Question: How do you see the situation of people’s movements in the State?

Dr Ilina Sen: The situation of the people’s movements is a tragedy, due to the overwhelming repression. Sangharsh aur Nirman was the slogan of the CMM under Niyogiji, but today where is the Mukti? The CMM and other activists are carrying on bravely and have supported Binayak with vigils and dharnas. The units in Bhilai, cultural groups and children’s groups have held up his memory as a doctor. The chargesheet depicts his medical work as negligible and just a cover. But doctors from Shahid Hospital in Dalli Rajara and Jan Swasthya Sahayog are running the clinic in Bilaspur without fail. The Jan Mukti Morcha has organised dharnas and burned the Chief Minister’s effigy. There has been an impressive expression of solidarity from the Medico Friends Circle, the Alumni of the Vellore Hospital in Tamil Nadu, the British House of Commons, Amnesty International, Noam Chomsky, Amartya Sen, Arundhati Roy and many others.

But the situation is very depressing under globalisation. The culture of Chhattisgarh is crumbling. Raipur suffocates under the veneer of glittering shopping malls and consumerism, while Hindutva tries to synthesise the cultural pluralism and streamlines the indigenous culture into sanskritised Hinduism. There is a climate of militarisation, which suffocates democracy and leads to proliferation of armed resistance. The draconian laws in force in this State, like the Chhattisgarh Special Public Security Act, 2005 and the UAPA of 2004, had to be signed by the President when they were passed, though the first one is only a State law. This shows how extreme the situation is. They need to be revoked, because they are only used to suppress any dissent, for example against privatisation of water (Sheonath river), non- implementation of labour laws, alienation of tribals from jal, jangal aur jammeen, struggle against mafia in land, water and liquor and corporate and contract business. A large number of organisations like the PUCL, PUDR, APDR, AIPL, CAVOW, ACHR, and International Association of People’s Lawyers have conducted independent inquiries, documenting hundreds of unaccounted for killings, rapes, burning of thousands of homes, destruction of livestock, grains and clearing of hundreds of villages, amounting to displacement of almost two lakh persons.

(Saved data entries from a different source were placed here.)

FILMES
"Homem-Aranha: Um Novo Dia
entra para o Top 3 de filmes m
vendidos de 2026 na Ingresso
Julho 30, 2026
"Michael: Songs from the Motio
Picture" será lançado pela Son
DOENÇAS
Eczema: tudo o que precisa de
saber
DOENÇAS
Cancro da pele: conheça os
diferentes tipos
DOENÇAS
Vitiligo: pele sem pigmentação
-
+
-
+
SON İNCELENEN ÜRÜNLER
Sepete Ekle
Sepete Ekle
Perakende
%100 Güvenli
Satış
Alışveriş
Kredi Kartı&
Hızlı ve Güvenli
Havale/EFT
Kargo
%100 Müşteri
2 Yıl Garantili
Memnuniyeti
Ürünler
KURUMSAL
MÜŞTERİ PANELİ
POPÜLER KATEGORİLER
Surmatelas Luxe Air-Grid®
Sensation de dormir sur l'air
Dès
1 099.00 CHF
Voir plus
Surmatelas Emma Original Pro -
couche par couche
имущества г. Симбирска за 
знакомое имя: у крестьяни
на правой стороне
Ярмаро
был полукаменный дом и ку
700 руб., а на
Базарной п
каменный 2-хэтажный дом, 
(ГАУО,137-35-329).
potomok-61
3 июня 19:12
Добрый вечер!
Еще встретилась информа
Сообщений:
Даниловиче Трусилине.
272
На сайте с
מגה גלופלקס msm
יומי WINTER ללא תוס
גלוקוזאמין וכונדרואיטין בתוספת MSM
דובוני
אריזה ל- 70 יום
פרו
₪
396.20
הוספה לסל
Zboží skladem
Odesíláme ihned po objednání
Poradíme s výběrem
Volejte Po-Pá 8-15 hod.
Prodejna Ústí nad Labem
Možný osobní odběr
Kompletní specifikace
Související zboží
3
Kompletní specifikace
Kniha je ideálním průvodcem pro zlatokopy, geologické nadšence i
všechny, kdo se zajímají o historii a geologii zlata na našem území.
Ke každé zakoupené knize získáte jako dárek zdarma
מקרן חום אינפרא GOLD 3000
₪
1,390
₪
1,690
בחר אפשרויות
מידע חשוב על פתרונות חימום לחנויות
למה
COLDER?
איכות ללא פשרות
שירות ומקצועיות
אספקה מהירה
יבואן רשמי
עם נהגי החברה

Question: What is your appeal?

Dr Ilina Sen: It is necessary to look at the facts. The chargesheet is full of general allegations without substance. Binayak has even been depicted as a Christian Missionary. Mr Sanyal is resourceful enough on his own. Binayak only did his duty as the General Secretary of the PUCL and as a doctor. He is widely known and respected as a doctor and human rights activist. Mr Piyush Guha has recently been implicated in an old bombing case in Purulia, in which there was never mention of him earlier. The arbitrariness of the State and the police is alarming. The case must be watched when it comes up in the Sessions Court. A nationwide campaign for restoration of democracy in Chhattisgarh would be very helpful.